Screenshot showing the checkbox to open folder when opening a Git repository in the Options dialog box.

Automatically load the solution when opening a Git repository

This setting is applicable only when the Open folder in Solution Explorer when opening a Git repository setting is turned on. When you open a Git repository in Visual Studio, and the subsequent folder scan detects there is only one solution present in your repository, then Visual Studio automatically loads that solution. If you turn off the setting, then the Solution Explorer will display the single solution present in the repository in the list of views. But it will not load the solution. By default, this setting is off.

Screenshot showing the checkbox to automatically load the solution when opening a Git repository in the Options dialog box.

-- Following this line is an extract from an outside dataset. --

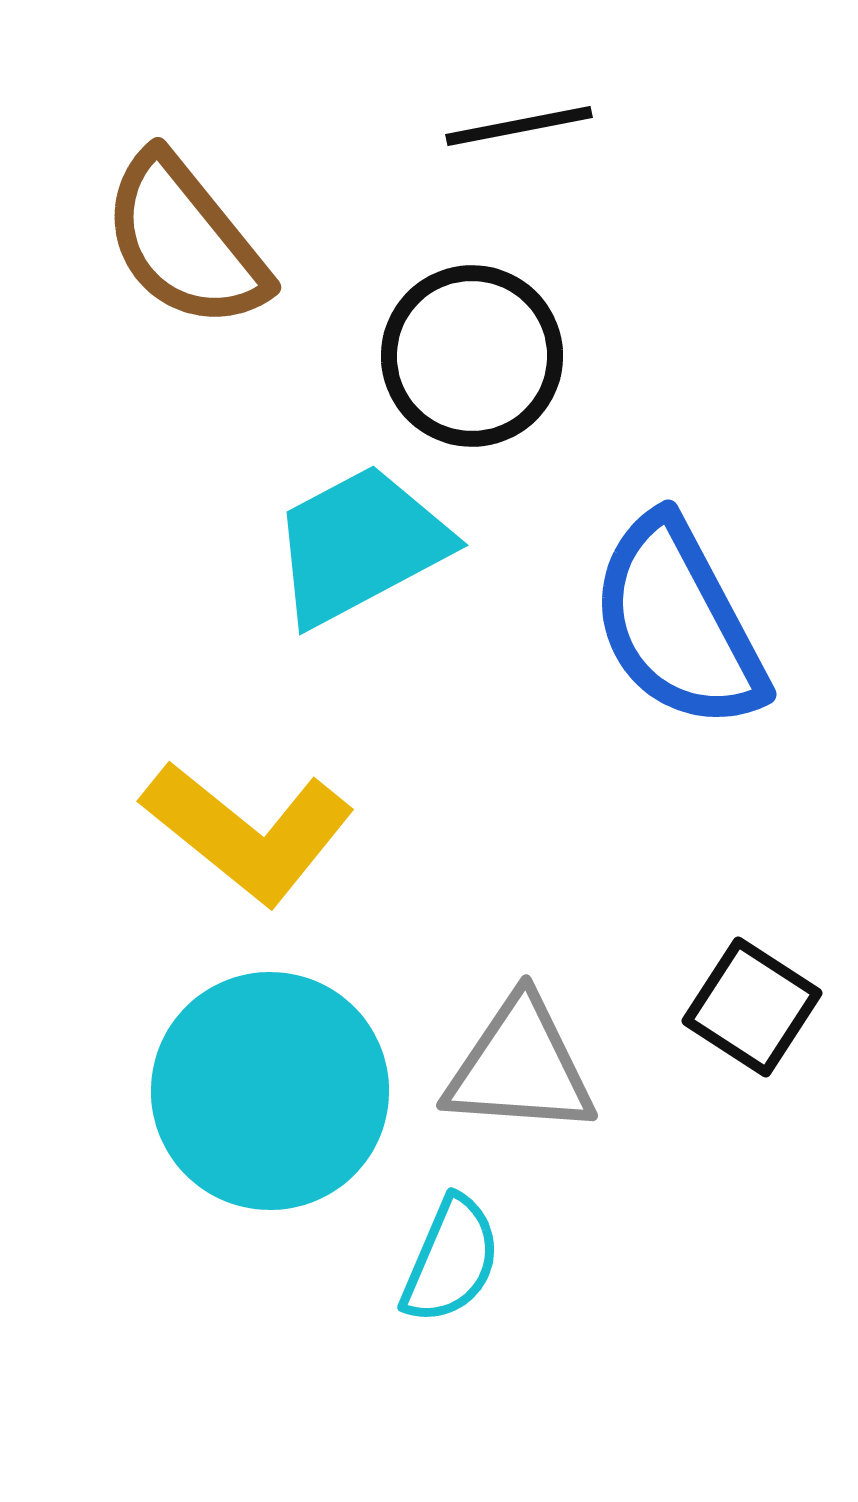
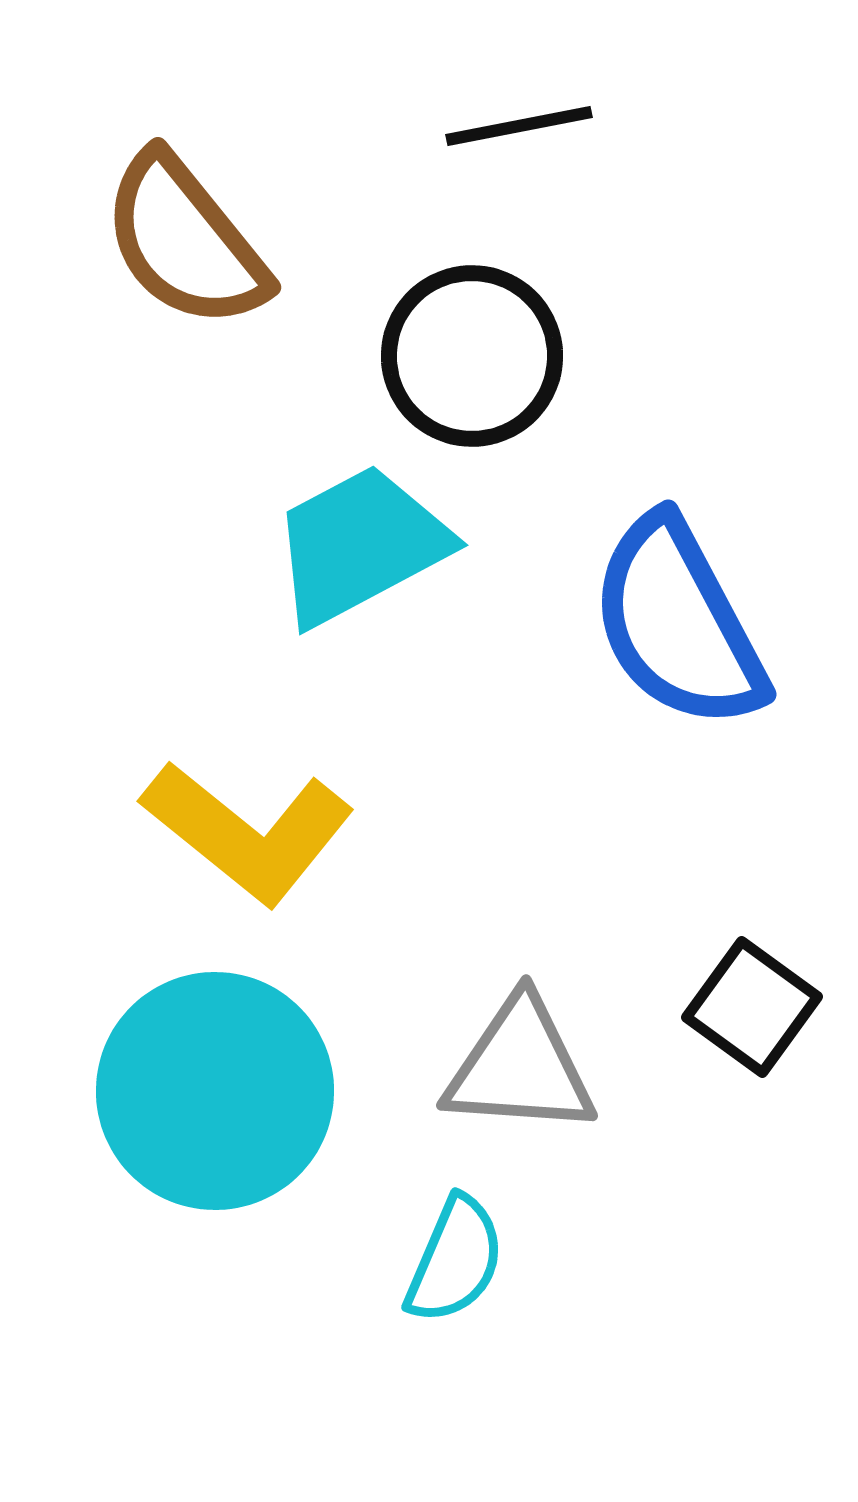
black square: rotated 3 degrees clockwise
cyan circle: moved 55 px left
cyan semicircle: moved 4 px right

Automatically check out branches with double-click or the Enter key

The Git Repository window has a list of branches displayed in a tree structure. Single selecting a branch will switch the commit history pane to display the commits for the selected branch. To check out a branch, you can right-click to open the context menu and select Checkout. If you turn on this setting, then double-clicking or pressing the Enter key will check out the branch and display its commits.

Screenshot showing the checkbox to check out branches with double-click or Enter key in the Options dialog box.